Lefty Grove- 300 Game Winner

In July of 1941, forty one year old Robert Moses “Lefty” Grove won for the three hundredth and final time of his career. The left-handed pitcher would start six more games after that victory, but would win no more; at the time of his retirement Lefty Grove ranked twelfth on the all-time wins list for pitchers. Time has seen that number drop to twenty first, but make no mistake. Nobody above or below Lefty Grove on that list was superior to the man with the blazing fastball and hot temper, a pitcher whose lifetime record was an amazing 300-141, and could have included possibly 100 more wins had he begun his career when he could have.

Although he mellowed as he grew older, the tales of Lefty Grove’s temper are many. Suffice to say that Lefty Grove hated to lose, illustrated by the fact that he never forgave outfielder Al Simmons for missing the game in which Lefty Grove could have tied the American League record for consecutives win at seventeen. Simmons took the day off to go see a doctor, and when his replacement misjudged a fly ball into a game winning hit, Lefty Grove never cut Simmons any slack for as long as he lived. When Lefty Grove did finally get his temper in check and his wicked fastball under control, he was virtually unbeatable.

Lefty Grove began his pro career with the minor league Baltimore Orioles, owned by Jack Dunn, the same fellow who had discovered Babe Ruth. As the Orioles were unaffiliated with any major league team, Dunn kept Lefty Grove in Baltimore until the right offer from one of them came along. At the age of twenty in 1920, Lefty Grove went 12-2 for Baltimore; over the next four seasons he would run his minor league mark to an astounding 109-36. Finally, Connie Mack, owner of the Philadelphia Athletics, bought Lefty Grove for the then huge sum of $106,000, the most ever paid for a player at that time. Lefty Grove had some trouble at first adjusting to the major leagues. That, and arm trouble, caused him to go 10-13 his rookie year of 1925 despite leading the league in strikeouts with 116, which was eight more than Walter Johnson rang up.

Lefty Grove finished at .500, 13-13, in 1926 and won the first of his record nine earned run average titles with a 2.51 standard. The following season he won twenty games for the first time. It would not be the last time Lefty Grove reached that number.
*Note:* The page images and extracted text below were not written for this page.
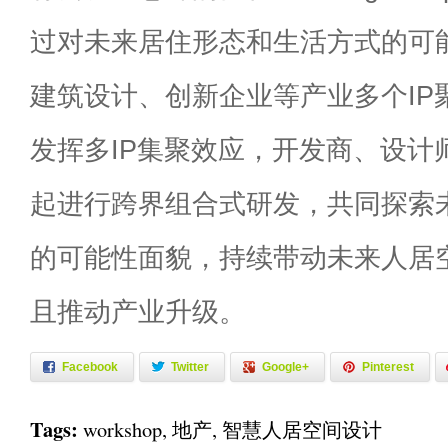
过对未来居住形态和生活方式的可
建筑设计、创新企业等产业多个IP
发挥多IP集聚效应，开发商、设计
起进行跨界组合式研发，共同探索
的可能性面貌，持续带动未来人居
且推动产业升级。
Facebook
Twitter
Google+
Pinterest
Tags:
workshop
,
地产
,
智慧人居空间设计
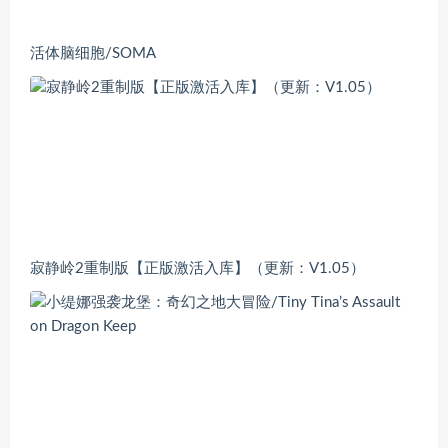
活体脑细胞/SOMA
寂静岭2重制版【正版激活入库】（更新：V1.05）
In all, Lefty Grove won at least twenty contests in a year a total of seven times, with a thirty one win season in 1931. From 1928 through the 1931 season, Lefty Grove went a mind-numbing 108-23! The A’s won the AL pennant in ’29, ’30, and ’31 and the World Series in ’29 and ’30. His 1931 campaign, in which Lefty grove went 31-4, is arguably the best ever had by a major league pitcher. This was at a time when the ball had been juiced to bring fans to the park during the start of the Depression, yet Lefty Grove’s ERA was 2.06 and he led the AL in wins, won-loss percentage, strikeouts, complete games, shutouts, ERA, and a host of other categories. Lefty Grove was named the American League MVP in 1931, only the second hurler to win the award, Walter Johnson having done it twice.

The A’s lost the 1931 World Series to the St. Louis Cardinals in seven games that year, despite Lefty Grove winning games one and six. The A’s placed second to the Yankees in 1932 and then to the Senators in 1933 and as the Great Depression tightened its noose around Connie Mack he began to sell off his stars for cash. Lefty Grove was sent to the Red Sox at the age of 34 in 1934, but he was basically damaged goods. An arm injury ended his streak of wonderful seasons, and Lefty Grove finished 1934 at 8-8. He had to learn how to pitch by guile instead of overpowering batters, and he did it well enough to post one more twenty win year in 1935, followed by several more strong seasons. Lefty Grove’s Red Sox record was 105-62, as his starts decreased as he aged. His winning percentage of .680 currently ranks Lefty Grove ninth all-time, but none of the pitchers ahead of him on that roster have 300 wins.

As good as Lefty Grove was as a pitcher is how bad he was as a hitter. He struck out 593 times in his 1396 at-bats, hitting only .148 lifetime. But he was not being paid to hit. Lefty Grove, who was elected to the Baseball Hall of Fame in 1947, passed away in 1975. Of the man who led the American League in strikeout seven years in a row, fellow Hall of Fame member Charlie Gehringer once said, “His fastball was so fast that by the time you’d made up your mind whether it would be a strike or not, it just wasn’t there anymore.”